United Airlines has warned 36,000 employees, or 45% of its total staff, that their jobs may be in danger as the carrier prepares to downsize following the coronavirus pandemic.

Affected workers whose roles may be impacted later this year include flight attendants, pilots, gate agents as well as customer service, contact center, catering, network operations and maintenance employees, executives at the Chicago-based airline tell journalists on 8 July.

“The involuntary furloughs that we worked so hard to avoid are now the last option left to protect the long-term interests of the company and the long term prospects for thousands of United employees,” one United executive says in a media briefing call. The executive declined to be named. 

United Dreamliner

Source: United Airlines

United warns 36,000 employees they may be furloughed

That said, the airline will continue to offer voluntary leave and early exit packages to all employees, and the actual number of furloughs the airline will need to make in the fourth quarter will depend on the uptake of these packages as well as the return of passenger demand.

But that won’t likely happen until there is an effective therapy for coronavirus, or a vaccine, or both, they add.

So far, about 26,000 employees per month have taken voluntary leaves or participated in plans to reduce work hours, which have been offered on a month-by-month basis, and have helped the airline reduce cash burn to $40 million per day. Some 3,700 employees have decided to leave the company completely, United says.
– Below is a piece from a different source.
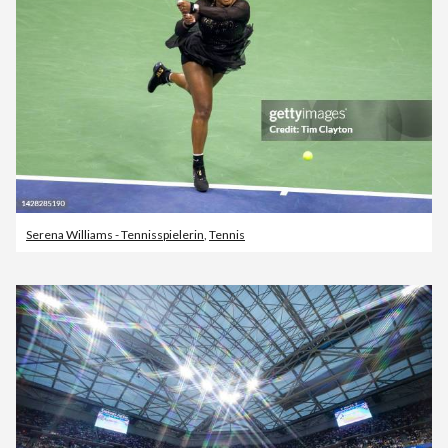
Serena Williams - Tennisspielerin
,
Tennis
The breakdown of potential furloughs includes: 15,000 flight attendants, 11,000 customer service and gate agents, 800 catering employees, 1,000 contact center employees, 225 network operations employees, 5,500 maintenance employees and 2,250 pilots.

Most of the furloughs will be based upon seniority status, executives say, and employees will be informed if they are being furloughed by mid- to late-August.

PAYROLL SUPPORT 

Earlier this year, United took $5 billion in payroll support through the US government’s CARES Act to help boost liquidity as passenger demand fell to historic lows due the shelter-in-place orders and travel restrictions imposed to prevent the spread of the highly-communicable coronavirus.
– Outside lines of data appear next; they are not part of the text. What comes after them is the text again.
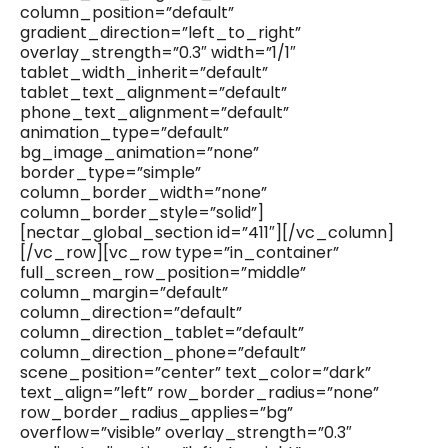
column_position=”default”
gradient_direction=”left_to_right”
overlay_strength=”0.3″ width=”1/1″
tablet_width_inherit=”default”
tablet_text_alignment=”default”
phone_text_alignment=”default”
animation_type=”default”
bg_image_animation=”none”
border_type=”simple”
column_border_width=”none”
column_border_style=”solid”]
[nectar_global_section id=”411″][/vc_column]
[/vc_row][vc_row type=”in_container”
full_screen_row_position=”middle”
column_margin=”default”
column_direction=”default”
column_direction_tablet=”default”
column_direction_phone=”default”
scene_position=”center” text_color=”dark”
text_align=”left” row_border_radius=”none”
row_border_radius_applies=”bg”
overflow=”visible” overlay_strength=”0.3″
As a condition for taking aid, airlines agreed to refrain from involuntary layoffs until at least 30 September. With that deadline fast approaching, carriers like United are now beginning to make contingency plans in case demand does not return to pre-coronavirus levels. Industry analysts have said they expect it to take about three years for the sector to return to 2019 business.

The CARES payroll support programme “prevented us from having to make rash decisions when our business was in a free fall”, the airline executive says, adding it gave the carrier more runway to make “smart and strategic decisions”. However, they add that they do not see any further government aid forthcoming, in order to extend that lifeline for the airlines and their employees.
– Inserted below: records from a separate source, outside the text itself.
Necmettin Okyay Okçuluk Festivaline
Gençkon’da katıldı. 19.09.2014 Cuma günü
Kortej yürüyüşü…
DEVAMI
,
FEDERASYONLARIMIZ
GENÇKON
Last week, United said it was adding 25,000 flights to its August schedule, triple its June flights. But on 7 July it reversed course, saying new travel restrictions and isolation requirements in some US states have led to an increase in cancellations of forward bookings. Therefore, the airline has re-assessed and will only fly about 35% of its planned schedule in August.

The cancellations come as governors of the three states around New York City – serviced by United’s popular East Coast hub at Newark Liberty International airport – began at the end of June to require inbound passengers from numerous other US states to isolate for 14 days after arrival. A similar order for Chicago, another United hub, went into effect on 6 July.

FURLOUGHS ARE ‘GUT PUNCH’

While not completely unexpected, the furloughs are a shock to an industry that has been trying to find a way to save cash and attract passengers back after four months of battling the global pandemic. Since April, all major US carriers have stored aircraft, reduced schedules, cut costs and shrunk their networks in broad efforts to mitigate the sudden and drastic effects of the virus on their operations. 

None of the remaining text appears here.